J’ai vu récemment l’expo consacrée à Arbus aux Tuileries et tu sors de là presque changé, tellement ce que tu y vis est fort !
Et oui savoir choisir est une qualité. On s’aperçoit avec le temps, avec l’expérience que vouloir tout montrer est une erreur et qu’il faut aller à l’essentiel.
harvey dit
L’univers de Diane Arbus est aussi fascinant que dérangeant, à dire vrai. En photographie, toutes les vérités ne sont pas bonne à dire. À chacun de choisir « sa » vérité et d’essayer de convaincre. Je réalise que plus j’avance dans le chemin, plus c’est difficile… C’est aussi ce qui rend le truc passionnant.
Geronimi Gerald dit
C’est toujours un immense plaisir de te lire, et d’enfin de pouvoir te laisser un commentaire.

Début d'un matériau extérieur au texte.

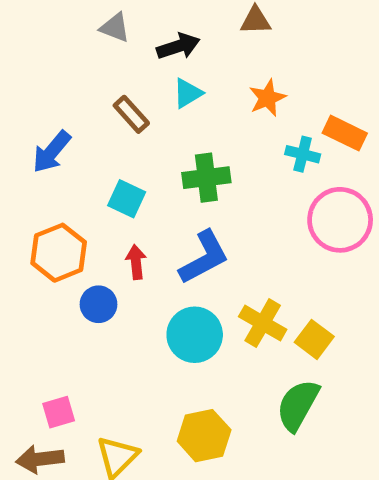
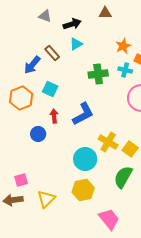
orange star: (267, 98) -> (123, 46), moved
blue arrow: (52, 152) -> (32, 65), moved
green cross: (206, 178) -> (98, 74), moved
orange hexagon: (59, 253) -> (21, 98), moved
cyan circle: (195, 335) -> (85, 159), moved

Van Gogh à dit : « Il faut commencer par éprouver ce que l’on veut exprimer. » Je pense que cela résume bien ton article. Savoir faire un choix et toujours une difficulté, une épreuve, pour un photographe… Mais comme tu le dit si bien, au bout du compte le résultat est la !
VP Photography dit
Lors de « Paris Photo » en 2011, j’ai eu la chance d’aller voir l’exposition de ses plus célèbres clichés…
Et j’avoue que c’est un travail incroyable…
Très dérangeant au premiers abords, mais quand on se plonge dans son univers, dans « ses » univers, chaque cliché vient nous raconter une histoire, parfois triste, parfois joyeuse par le sourire du sujet, peu importe ce qui l’entoure…
Elle portait un regard très intéressant sur la société qu’on mettait de coté…
Son travail est aussi un très bel hommage à ces personnes, ces univers qui étaient reniés à cette époque…
Pour moi, comme l’a dit Mr Delzant, Diane Arbus est un monument de la photographie, et ses images font réellement partie intégrante de l’histoire de la photographie!